Enter Tekla Capital Management, a team of medical doctors who have decades of investing and portfolio management experience. The best part is that Tekla actively manages its funds with the intent to generate current income for shareholders.
Tekla Healthcare Investors (HQH) has its assets heavily allocated to biotechnology and pharmaceuticals, representing ~73% of the overall portfolio of 152 companies. The fund's top holdings are leading global biopharma names.
HQH has a managed distribution policy, where the CEF will make quarterly distributions at a rate of 2% of the fund's net assets. This means that HQH distributions will vary based on broader market movement.

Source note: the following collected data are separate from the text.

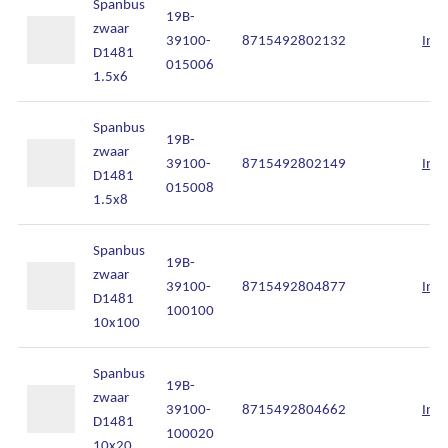
Spanbus
19B-
zwaar
39100-
8715492802132
Inlo
D1481
015006
1.5x6
Spanbus
19B-
zwaar
39100-
8715492802149
Inlo
D1481
015008
1.5x8
Spanbus
19B-
zwaar
39100-
8715492804877
Inlo
D1481
100100
10x100
Spanbus
19B-
zwaar
39100-
8715492804662
Inlo
D1481
100020
10x20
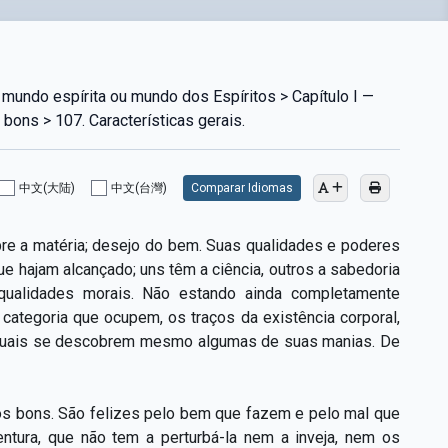
mundo espírita ou mundo dos Espíritos > Capítulo I —
 bons > 107. Características gerais.
中文(大陆)
中文(台灣)
Comparar Idiomas
re a matéria; desejo do bem. Suas qualidades e poderes
e hajam alcançado; uns têm a ciência, outros a sabedoria
ualidades morais. Não estando ainda completamente
ategoria que ocupem, os traços da existência corporal,
s quais se descobrem mesmo algumas de suas manias. De
os bons. São felizes pelo bem que fazem e pelo mal que
ntura, que não tem a perturbá-la nem a inveja, nem os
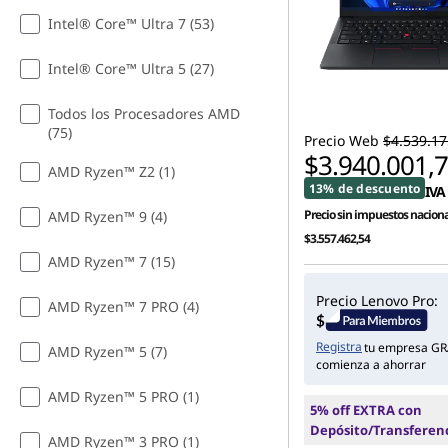
Intel® Core™ Ultra 7 (53)
Intel® Core™ Ultra 5 (27)
Todos los Procesadores AMD
(75)
Precio Web
$4.539.17
$3.940.001,
AMD Ryzen™ Z2 (1)
13% de descuento
IVA 
Precio sin impuestos naciona
AMD Ryzen™ 9 (4)
$3.557.462,54
AMD Ryzen™ 7 (15)
Precio Lenovo Pro:
AMD Ryzen™ 7 PRO (4)
Registra
tu empresa GR
AMD Ryzen™ 5 (7)
comienza a ahorrar
AMD Ryzen™ 5 PRO (1)
5% off EXTRA con
Depósito/Transferen
AMD Ryzen™ 3 PRO (1)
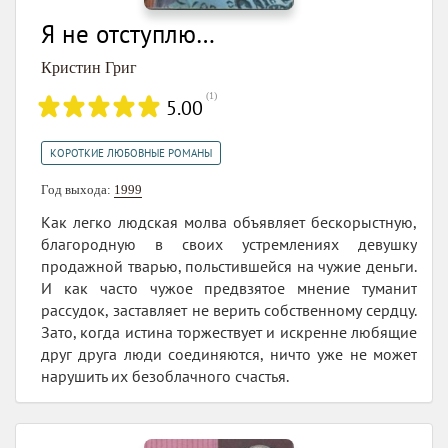
Я не отступлю…
Кристин Григ
(
1
)
5.00
КОРОТКИЕ ЛЮБОВНЫЕ РОМАНЫ
Год выхода:
1999
Как легко людская молва объявляет бескорыстную,
благородную в своих устремлениях девушку
продажной тварью, польстившейся на чужие деньги.
И как часто чужое предвзятое мнение туманит
рассудок, заставляет не верить собственному сердцу.
Зато, когда истина торжествует и искренне любящие
друг друга люди соединяются, ничто уже не может
нарушить их безоблачного счастья.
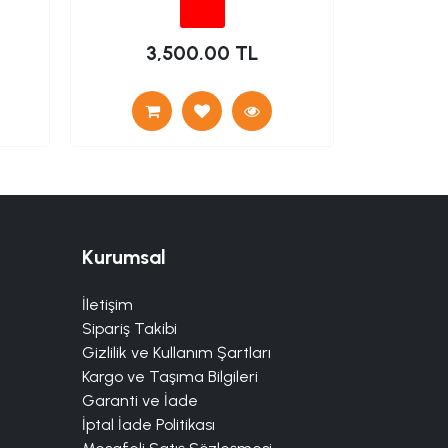
3,500.00 TL
17
Kurumsal
İletişim
Sipariş Takibi
Gizlilik ve Kullanım Şartları
Kargo ve Taşıma Bilgileri
Garanti ve İade
İptal İade Politikası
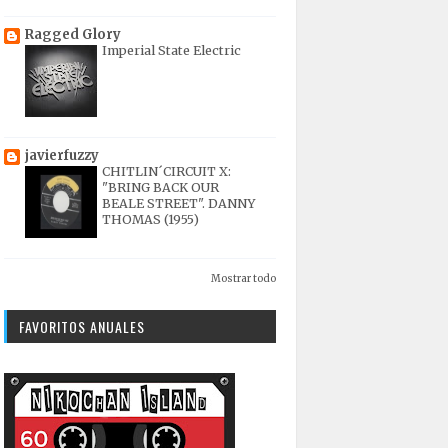
Ragged Glory
Imperial State Electric
javierfuzzy
CHITLIN´CIRCUIT X:
"BRING BACK OUR
BEALE STREET". DANNY
THOMAS (1955)
Mostrar todo
FAVORITOS ANUALES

Still, the CEF has a strong track record of filling the pockets of its shareholders with large sums of money, an average of $1,233 per year for a $10,000 investment since inception.

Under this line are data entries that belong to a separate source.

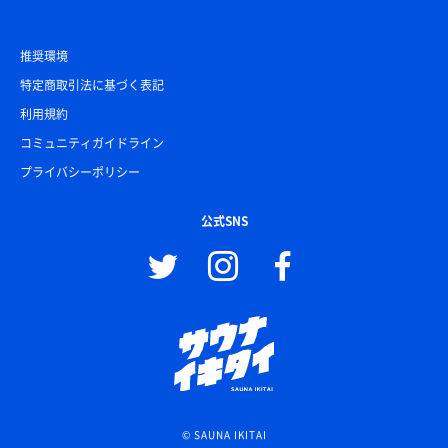
推奨環境
特定商取引法に基づく表記
利用規約
コミュニティガイドライン
プライバシーポリシー
公式SNS
© SAUNA IKITAI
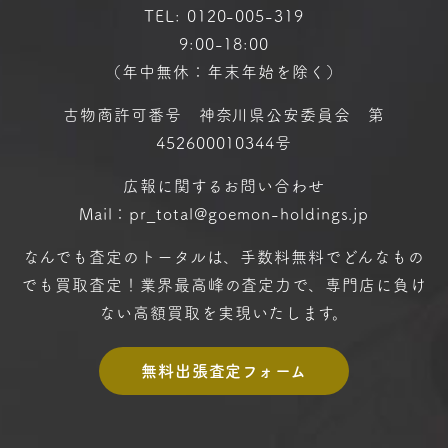
TEL:
0120-005-319
9:00-18:00
（年中無休：年末年始を除く）
古物商許可番号 神奈川県公安委員会 第
452600010344号
広報に関するお問い合わせ
Mail：pr_total@goemon-holdings.jp
なんでも査定のトータルは、手数料無料で
どんなもの
でも買取査定！
業界最高峰の査定力で、専門店に
負け
ない高額買取を実現いたします。
無料出張査定フォーム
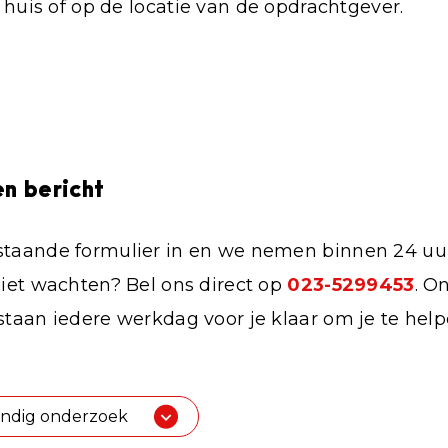
huis of op de locatie van de opdrachtgever.
en bericht
staande formulier in en we nemen binnen 24 uu
niet wachten? Bel ons direct op
023-5299453
. O
staan iedere werkdag voor je klaar om je te help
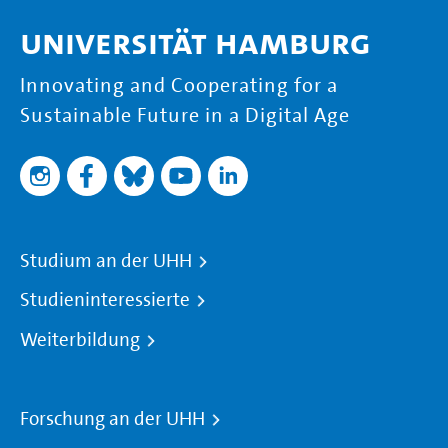
Universität Hamburg
Innovating and Cooperating for a
Sustainable Future in a Digital Age
Studium an der UHH
Studieninteressierte
Weiterbildung
Forschung an der UHH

How is it possible to maintain a relatively consistent payout when the price of the holdings varies based on market trends? HQH's distributions come from capital gains, investment income, and return of capital ("ROC"). Moreover, the CEF doesn't employ the use of leverage in its investment strategy.
ROC gets a nasty reputation as investors think the fund manager is returning their investment dollars. While this is true in principle, it is essential to note that if the fund maintains or grows its Net Asset Value ("NAV") over time despite making distributions, you have a sustainable investment in your hands.
HQH has distributed $18.83/share since inception while maintaining a growing NAV. Today, HQH trades at an attractive 6% discount to NAV, presenting a valuable opportunity to lock in a handsome 8.3% forward yield (based on the projected Q3 distribution) and setting you up for growing distributions as the underlying sector recovers.
Tekla Healthcare Opportunities Fund (THQ), also a closed-end fund, provides less emphasis on biotech and adds diversification across additional critical healthcare segments such as providers, services, equipment suppliers, life sciences, medical devices, and REITs, to name a few. The fund's top holdings are leading global pharmaceuticals and healthcare providers.
THQ has maintained a steady $0.1125/share distributed monthly since its inception in 2014. This CEF has paid $10.877/share over eight years while growing its NAV, indicating a highly sustainable active management strategy to deliver value for shareholders.
Since 2017, THQ has relied far less on ROC than its sister fund, HQH. But the deep selloff in the healthcare sector since mid-2021 has resulted in its YTD distribution being almost 58% ROC. It is also important to note that THQ is modestly leveraged by 20% to boost returns to shareholders.
Again, I want to remind investors that ROC isn't a bad thing as long as the fund maintains (or grows) its NAV. Here, THQ is demonstrating sustainability and a high degree of stability in its monthly payments, making it a solid investment during volatile times. THQ trades at a 6% discount to NAV, making it a bear market bargain in an essential sector.